# Input data:
-- Opening Marker --
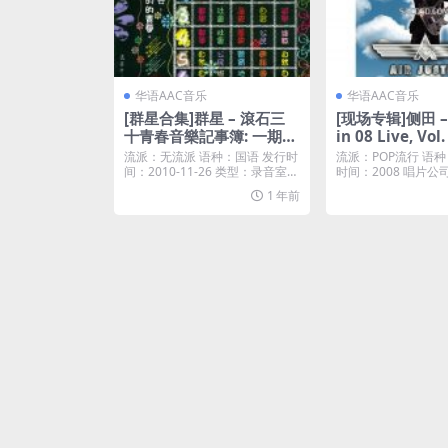
华语AAC音乐
华语AAC音乐
[群星合集]群星 – 滾石三
[现场专辑]侧田 – A
十青春音樂記事簿: 一期一
in 08 Live, Vol.
會 [iTunes Plus M4A]
s Plus M4A]
流派：无流派 语种：国语 发行时
流派：POP流行 语种
间：2010-11-26 类型：录音室专
时间：2008 唱片
辑 iT...
类型：现场...
1 年前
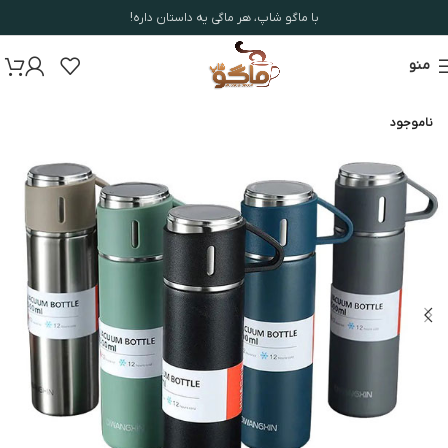
با ماگو شاپ، هر ماگی یه داستان داره!
منو
ناموجود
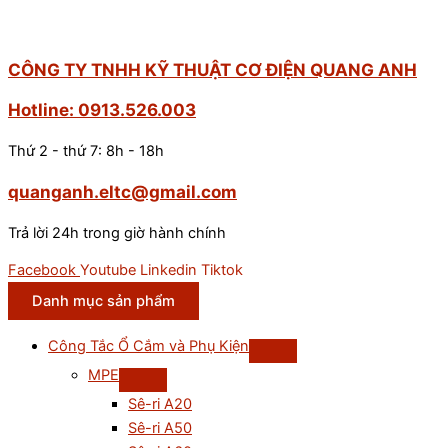
CÔNG TY TNHH KỸ THUẬT CƠ ĐIỆN QUANG ANH
Hotline: 0913.526.003
Thứ 2 - thứ 7: 8h - 18h
quanganh.eltc@gmail.com
Trả lời 24h trong giờ hành chính
Facebook
Youtube
Linkedin
Tiktok
Danh mục sản phẩm
Công Tắc Ổ Cắm và Phụ Kiện
MPE
Sê-ri A20
Sê-ri A50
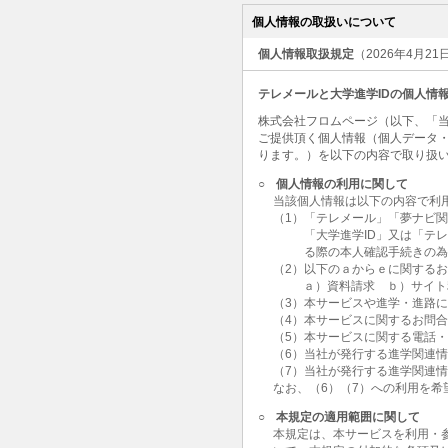
個人情報の取扱いについて
個人情報取扱規定
（2026年4月2
テレメールと大学進学IDの個人情
株式会社フロムページ（以下、「当
ご提供頂く個人情報（個人データ
ります。）を以下の内容で取り扱
○
個人情報の利用に関して
当該個人情報は以下の内容で利
（1）「テレメール」「夢ナビ
「大学進学ID」又は「テ
る際の本人確認手続きの
（2）以下のａからｅに関する
ａ）資料請求 ｂ）サイト
（3）本サービスや進学・進路
（4）本サービスに関するお問
（5）本サービスに関する電話
（6）当社が発行する進学関連
（7）当社が発行する進学関連
なお、（6）（7）への利用を
○
本規定の適用範囲に関して
本規定は、本サービスを利用・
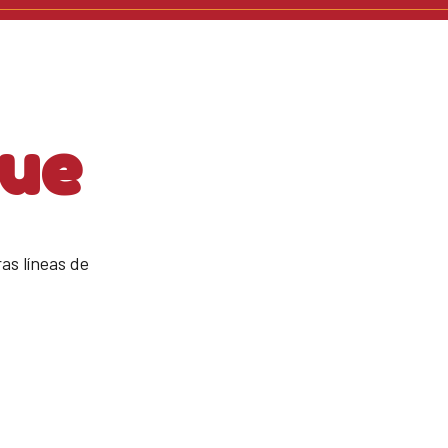
gue
as líneas de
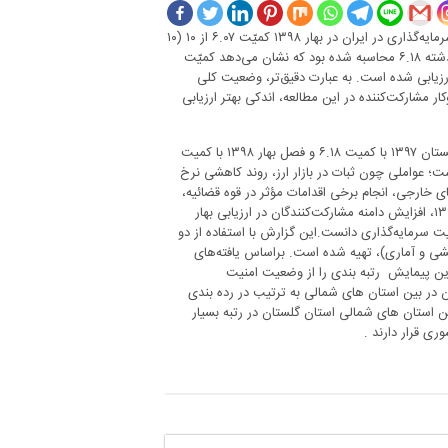
در پژوهشی که توسط مرکز پژوهش‌های مجلس انجام شده، شاخص کل امنیت سرمایه‌گذاری در ایران در بهار ۱۳۹۸ کمیّت ۶.۰۷ از ۱۰ (۱۰
بدترین حالت) ارزیابی شده است. مقدار عددی این شاخص در مطالعه زمستان گذشته ۶.۱۸ محاسبه شده بود که نشان می‌دهد کمیّت
حدودی مناسب‌تر ارزیابی شده است. به عبارت دقیق‌تر، وضعیت کلی
ر فعالان کسب‌وکار مشارکت‌کننده در این مطالعه، اندکی بهتر ارزیابی
بررسی شاخص امنیت سرمایه‌گذاری از فصل پاییز ۱۳۹۷ با کمیت ۶.۴۳ و فصل زمستان ۱۳۹۷ با کمیت ۶.۱۸ و فصل بهار ۱۳۹۸ با کمیت
 شدن وضعیت نسبی این شاخص طی ۶ ماه گذشته است؛ عواملی چون ثبات در بازار ارز، روند کاهشی نرخ
ای خارجی، انجام برخی اقدامات مؤثر در قوه قضائیه،
به‌روزرسانی شدن اطلاعات آماری دریافت شده از نهادهای مرتبط در پایش بهار ۱۳۹۸، افزایش دامنه مشارکت‌کنندگان در ارزیابی بهار
یت سرمایه‌گذاری دانست.این گزارش با استفاده از دو
ی و آماری)، تهیه شده است. براساس یافته‌های
صادی مشارکت‌کننده در این پیمایش رتبه بندی را از وضعیت امنیت
لان در بین استان های شمالی به ترتیب در رده بندی
 استان های شمالی استان گلستان در رتبه بسیار
ری قرار دارند .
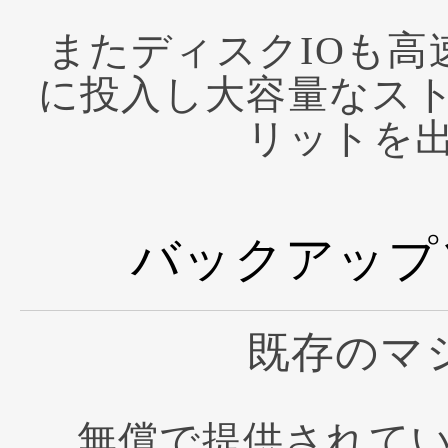
またディスクIOも高
に投入し大容量なス
リットを
バックアップ
既存のマ
無償で提供されて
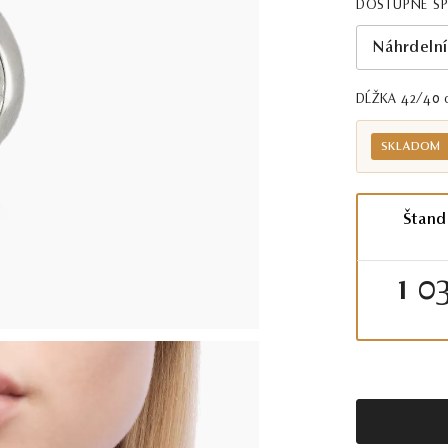
DOSTUPNÉ Š
Náhrdelní
DĹŽKA 42/40
SKLADOM
Štand
1 0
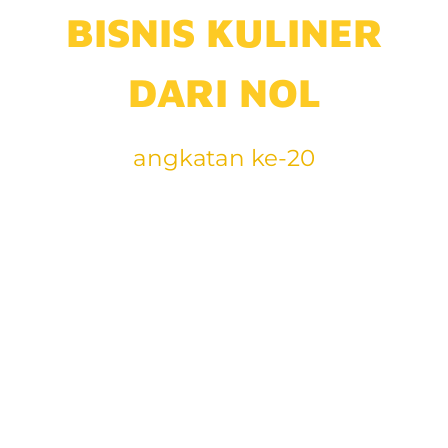
BISNIS KULINER
DARI NOL
angkatan ke-20
Jangan mulai atau
melanjutkan
bisnis kuliner
jika belum ikut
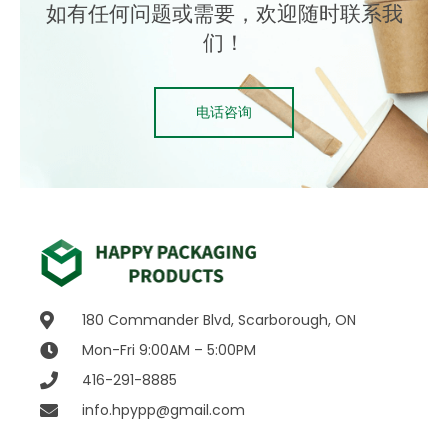
如有任何问题或需要，欢迎随时联系我
们！
电话咨询
180 Commander Blvd, Scarborough, ON
Mon-Fri 9:00AM – 5:00PM
416-291-8885
info.hpypp@gmail.com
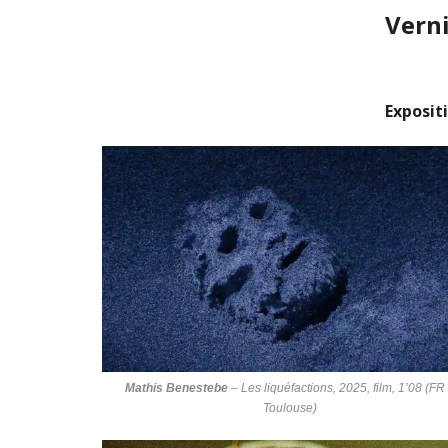
Vern
Exposit
Mathis Benestebe
–
Les liquéfactions
, 2025, film, 1’08 (FR
Toulouse)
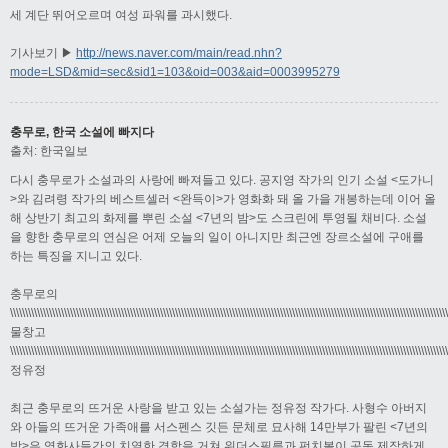
세 계단 뛰어오르며 여성 파워를 과시했다.
기사보기 ▶
http://news.naver.com/main/read.nhn?
mode=LSD&mid=sec&sid1=103&oid=003&aid=0003995279
충무로, 한국 소설에 빠지다
출처: 한국일보
다시 충무로가 소설과의 사랑에 빠져들고 있다. 공지영 작가의 인기 소설 <도가니
>와 김려령 작가의 베스트셀러 <완득이>가 영화화 돼 올 가을 개봉하는데 이어 올
해 상반기 최고의 화제를 뿌린 소설 <7년의 밤>도 스크린에 투영될 채비다. 소설
을 향한 충무로의 연심은 어제 오늘의 일이 아니지만 최근엔 장르소설에 구애를
하는 특징을 지니고 있다.
충무로의
\\\\\\\\\\\\\\\\\\\\\\\\\\\\\\\\\\\\\\\\\\\\\\\\\\\\\\\\\\\\\\\\\\\\\\\\\\\\\\\\\\\\\\\\\\\\\\\\\\\\\\\\\\\\\\\\\\\\\\\\\\\\\\\\\\\\\\\\\\\\\\\\\
물창고
\\\\\\\\\\\\\\\\\\\\\\\\\\\\\\\\\\\\\\\\\\\\\\\\\\\\\\\\\\\\\\\\\\\\\\\\\\\\\\\\\\\\\\\\\\\\\\\\\\\\\\\\\\\\\\\\\\\\\\\\\\\\\\\\\\\\\\\\\\\\\\\\\
정유정
최근 충무로의 뜨거운 사랑을 받고 있는 소설가는 정유정 작가다. 사형수 아버지
와 아들의 뜨거운 가족애를 서스펜스 깃든 문체로 묘사해 14만부가 팔린 <7년의
밤>은 영화사들간의 치열한 경합을 거쳐 위더스필름과 펀치볼이 공동 제작하게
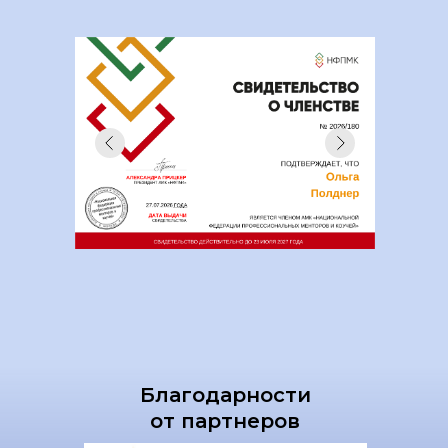
Благодарности
от партнеров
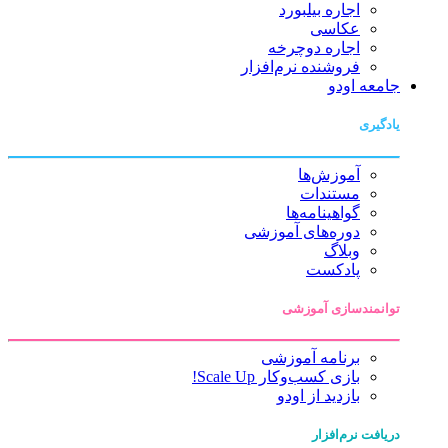
اجاره بیلبورد
عکاسی
اجاره دوچرخه
فروشنده نرم‌افزار
جامعه اودو
یادگیری
آموزش‌ها
مستندات
گواهینامه‌ها
دوره‌های آموزشی
وبلاگ
پادکست
توانمندسازی آموزشی
برنامه آموزشی
بازی کسب‌وکار Scale Up!
بازدید از اودو
دریافت نرم‌افزار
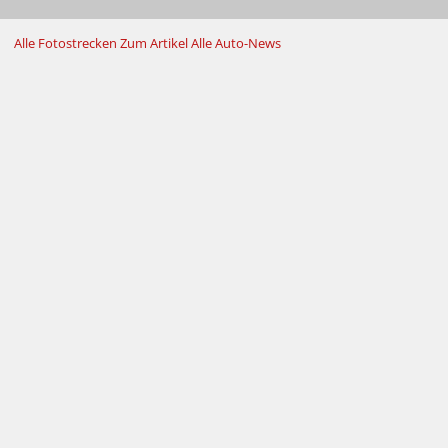
Alle Fotostrecken
Zum Artikel
Alle Auto-News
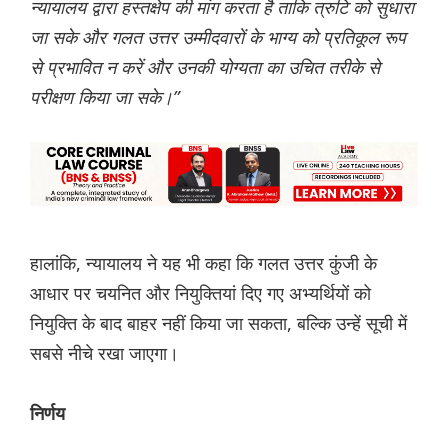
न्यायालय द्वारा हस्तक्षेप की मांग करता है ताकि त्रुटि को सुधारा
जा सके और गलत उत्तर उम्मीदवारों के भाग्य को प्रतिकूल रूप
से प्रभावित न करें और उनकी योग्यता का उचित तरीके से
परीक्षण किया जा सके।”
हालांकि, न्यायालय ने यह भी कहा कि गलत उत्तर कुंजी के
आधार पर चयनित और नियुक्तियां दिए गए अभ्यर्थियों को
नियुक्ति के बाद बाहर नहीं किया जा सकता, बल्कि उन्हें सूची में
सबसे नीचे रखा जाएगा।
निर्णय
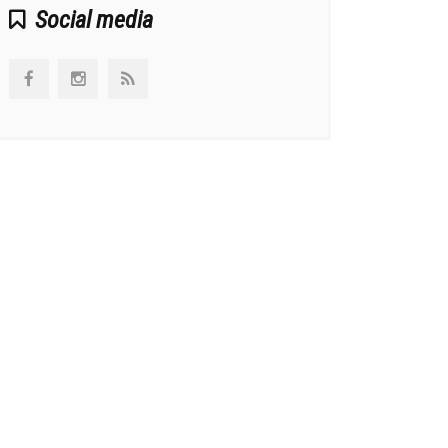
Social media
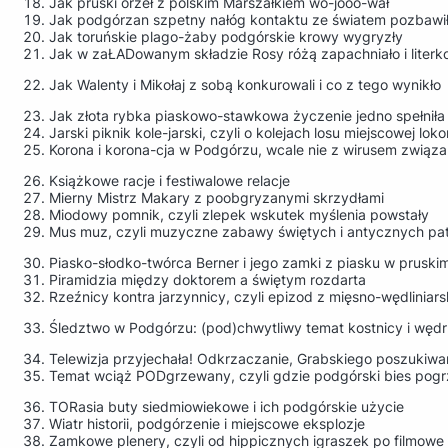
Jak pruski orzeł z polskim Marszałkiem wo-jooo-wał
Jak podgórzan szpetny nałóg kontaktu ze światem pozbawi
Jak toruńskie plago-żaby podgórskie krowy wygryzły
Jak w zaŁADowanym składzie Rosy różą zapachniało i literk
Jak Walenty i Mikołaj z sobą konkurowali i co z tego wynikło
Jak złota rybka piaskowo-stawkowa życzenie jedno spełniła
Jarski piknik kole-jarski, czyli o kolejach losu miejscowej l
Korona i korona-cja w Podgórzu, wcale nie z wirusem związ
Książkowe racje i festiwalowe relacje
Mierny Mistrz Makary z poobgryzanymi skrzydłami
Miodowy pomnik, czyli zlepek wskutek myślenia powstały
Mus muz, czyli muzyczne zabawy świętych i antycznych patr
Piasko-słodko-twórca Berner i jego zamki z piasku w prusk
Piramidzia między doktorem a świętym rozdarta
Rzeźnicy kontra jarzynnicy, czyli epizod z mięsno-wędliniar
Śledztwo w Podgórzu: (pod)chwytliwy temat kostnicy i wędr
Telewizja przyjechała! Odkrzaczanie, Grabskiego poszukiw
Temat wciąż PODgrzewany, czyli gdzie podgórski bies pog
TORasia buty siedmiowiekowe i ich podgórskie użycie
Wiatr historii, podgórzenie i miejscowe eksplozje
Zamkowe plenery, czyli od hippicznych igraszek po filmowe h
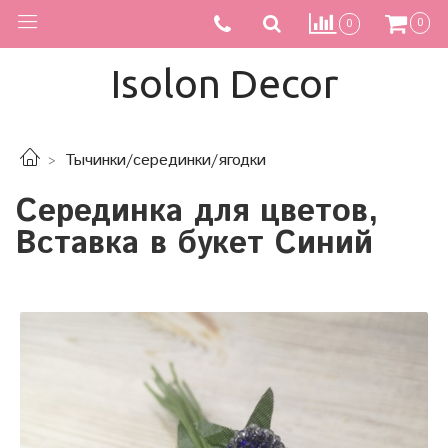
0
0
Isolon Decor
Тычинки/серединки/ягодки
Серединка для цветов,
Вставка в букет Синий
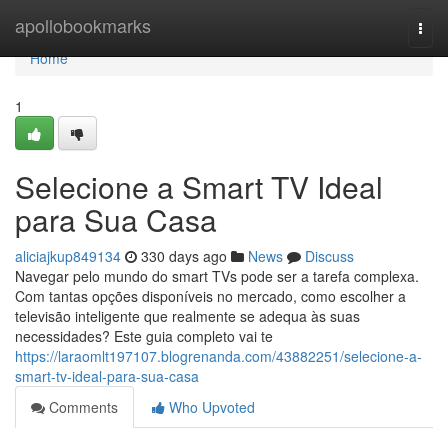
Home
apollobookmarks
Togg
navi
Home
1
Selecione a Smart TV Ideal
para Sua Casa
aliciajkup849134
330 days ago
News
Discuss
Navegar pelo mundo do smart TVs pode ser a tarefa complexa.
Com tantas opções disponíveis no mercado, como escolher a
televisão inteligente que realmente se adequa às suas
necessidades? Este guia completo vai te
https://laraomlt197107.blogrenanda.com/43882251/selecione-a-
smart-tv-ideal-para-sua-casa
Comments
Who Upvoted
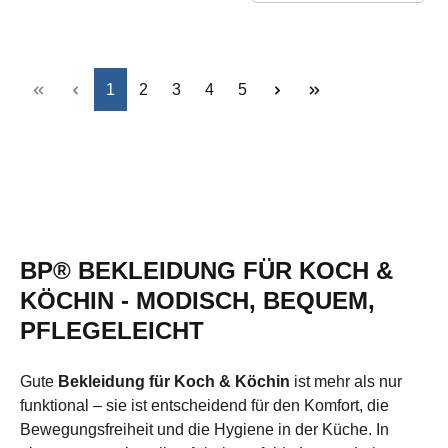
Seite
Seite
Seite
Seite
Seite
1
2
3
4
5
BP® BEKLEIDUNG FÜR KOCH &
KÖCHIN - MODISCH, BEQUEM,
PFLEGELEICHT
Gute
Bekleidung für Koch & Köchin
ist mehr als nur
funktional – sie ist entscheidend für den Komfort, die
Bewegungsfreiheit und die Hygiene in der Küche. In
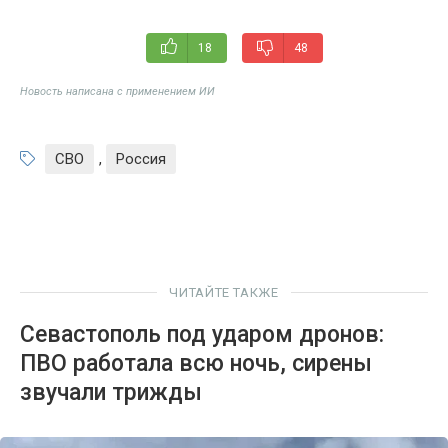
18
48
Новость написана с применением ИИ
СВО
,
Россия
ЧИТАЙТЕ ТАКЖЕ
Севастополь под ударом дронов:
ПВО работала всю ночь, сирены
звучали трижды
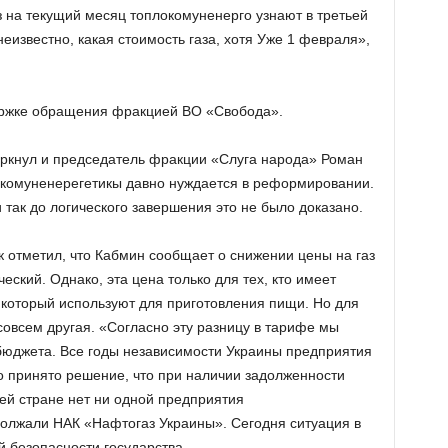
з на текущий месяц топлокомуненерго узнают в третьей
неизвестно, какая стоимость газа, хотя Уже 1 февраля»,
ержке обращения фракцией ВО «Свобода».
ркнул и председатель фракции «Слуга народа» Роман
окомуненерегетикы давно нуждается в реформировании.
так до логического завершения это не было доказано.
 отметил, что Кабмин сообщает о снижении цены на газ
ческий. Однако, эта цена только для тех, кто имеет
 который используют для приготовления пищи. Но для
овсем другая. «Согласно эту разницу в тарифе мы
бюджета. Все годы независимости Украины предприятия
 принято решение, что при наличии задолженности
ей стране нет ни одной предприятия
должали НАК «Нафтогаз Украины». Сегодня ситуация в
 безопасности государства.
-- Closing Marker --
# What is being asked:
The response must give every line from the material above that holds the string "czyli".

# Output below:
Jarski piknik kole-jarski, czyli o kolejach losu miejscowej l
Miodowy pomnik, czyli zlepek wskutek myślenia powstały
Mus muz, czyli muzyczne zabawy świętych i antycznych patr
Rzeźnicy kontra jarzynnicy, czyli epizod z mięsno-wędliniar
Temat wciąż PODgrzewany, czyli gdzie podgórski bies pog
Zamkowe plenery, czyli od hippicznych igraszek po filmowe h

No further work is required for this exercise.